Work order:
Gather each line of the records where "utilaje" appears.

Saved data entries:

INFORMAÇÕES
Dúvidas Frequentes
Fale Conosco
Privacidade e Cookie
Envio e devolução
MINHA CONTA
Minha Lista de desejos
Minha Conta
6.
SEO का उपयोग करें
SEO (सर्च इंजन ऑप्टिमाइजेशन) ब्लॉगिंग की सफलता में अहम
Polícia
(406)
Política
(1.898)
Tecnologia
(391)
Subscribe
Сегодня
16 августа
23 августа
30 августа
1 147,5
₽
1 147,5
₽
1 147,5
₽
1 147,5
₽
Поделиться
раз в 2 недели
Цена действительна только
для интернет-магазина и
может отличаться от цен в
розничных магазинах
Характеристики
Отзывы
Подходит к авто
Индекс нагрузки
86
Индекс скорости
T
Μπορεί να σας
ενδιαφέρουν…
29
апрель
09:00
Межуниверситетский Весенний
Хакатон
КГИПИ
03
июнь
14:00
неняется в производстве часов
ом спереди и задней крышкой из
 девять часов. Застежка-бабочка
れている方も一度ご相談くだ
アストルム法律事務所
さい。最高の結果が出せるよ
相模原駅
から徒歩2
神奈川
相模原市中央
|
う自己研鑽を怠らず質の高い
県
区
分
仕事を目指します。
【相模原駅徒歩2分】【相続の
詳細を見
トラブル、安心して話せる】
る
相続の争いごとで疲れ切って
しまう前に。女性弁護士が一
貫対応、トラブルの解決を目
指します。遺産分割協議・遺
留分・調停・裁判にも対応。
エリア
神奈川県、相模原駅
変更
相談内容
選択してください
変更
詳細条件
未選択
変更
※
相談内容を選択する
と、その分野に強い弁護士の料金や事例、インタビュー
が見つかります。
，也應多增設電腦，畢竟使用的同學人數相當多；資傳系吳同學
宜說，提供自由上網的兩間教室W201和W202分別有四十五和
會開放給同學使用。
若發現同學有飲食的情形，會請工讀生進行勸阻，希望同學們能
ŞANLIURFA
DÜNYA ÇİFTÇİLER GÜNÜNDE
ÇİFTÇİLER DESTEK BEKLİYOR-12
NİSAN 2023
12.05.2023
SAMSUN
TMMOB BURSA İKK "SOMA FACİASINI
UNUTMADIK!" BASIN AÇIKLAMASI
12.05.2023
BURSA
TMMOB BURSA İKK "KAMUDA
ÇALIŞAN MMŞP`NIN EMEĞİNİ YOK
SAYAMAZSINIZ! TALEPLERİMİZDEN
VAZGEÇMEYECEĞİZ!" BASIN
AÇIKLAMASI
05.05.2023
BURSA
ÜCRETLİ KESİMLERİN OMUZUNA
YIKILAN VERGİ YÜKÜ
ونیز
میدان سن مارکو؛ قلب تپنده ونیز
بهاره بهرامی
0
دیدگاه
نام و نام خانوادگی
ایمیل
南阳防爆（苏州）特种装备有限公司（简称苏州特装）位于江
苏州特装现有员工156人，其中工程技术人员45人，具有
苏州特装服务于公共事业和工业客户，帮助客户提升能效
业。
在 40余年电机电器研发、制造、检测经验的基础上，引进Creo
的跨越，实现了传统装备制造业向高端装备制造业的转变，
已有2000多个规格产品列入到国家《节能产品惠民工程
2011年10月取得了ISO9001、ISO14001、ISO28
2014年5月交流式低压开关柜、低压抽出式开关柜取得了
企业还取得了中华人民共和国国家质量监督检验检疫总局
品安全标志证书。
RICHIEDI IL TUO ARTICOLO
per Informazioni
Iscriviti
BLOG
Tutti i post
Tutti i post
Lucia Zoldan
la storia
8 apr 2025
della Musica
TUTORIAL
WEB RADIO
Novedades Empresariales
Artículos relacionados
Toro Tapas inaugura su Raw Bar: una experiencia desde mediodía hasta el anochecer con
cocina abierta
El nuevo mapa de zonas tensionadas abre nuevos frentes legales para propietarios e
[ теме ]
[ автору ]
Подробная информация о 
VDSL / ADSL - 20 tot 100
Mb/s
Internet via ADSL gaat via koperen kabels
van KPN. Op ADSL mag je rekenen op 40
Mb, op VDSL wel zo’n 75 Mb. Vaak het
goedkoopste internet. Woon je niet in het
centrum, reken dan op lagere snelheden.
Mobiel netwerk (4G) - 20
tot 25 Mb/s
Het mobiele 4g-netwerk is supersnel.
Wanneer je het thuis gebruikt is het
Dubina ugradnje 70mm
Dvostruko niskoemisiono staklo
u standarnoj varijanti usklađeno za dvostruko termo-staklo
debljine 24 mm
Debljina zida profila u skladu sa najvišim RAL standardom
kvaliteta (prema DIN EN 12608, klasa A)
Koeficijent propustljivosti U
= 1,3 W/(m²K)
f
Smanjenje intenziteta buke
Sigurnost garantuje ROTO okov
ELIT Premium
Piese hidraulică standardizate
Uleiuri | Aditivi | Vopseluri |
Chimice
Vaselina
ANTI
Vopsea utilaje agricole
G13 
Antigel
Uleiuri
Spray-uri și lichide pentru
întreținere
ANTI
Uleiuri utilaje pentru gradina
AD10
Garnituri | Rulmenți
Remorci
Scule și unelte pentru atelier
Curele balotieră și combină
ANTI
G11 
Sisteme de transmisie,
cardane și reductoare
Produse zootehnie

Solution to this problem:
Vopsea utilaje agricole
Uleiuri utilaje pentru gradina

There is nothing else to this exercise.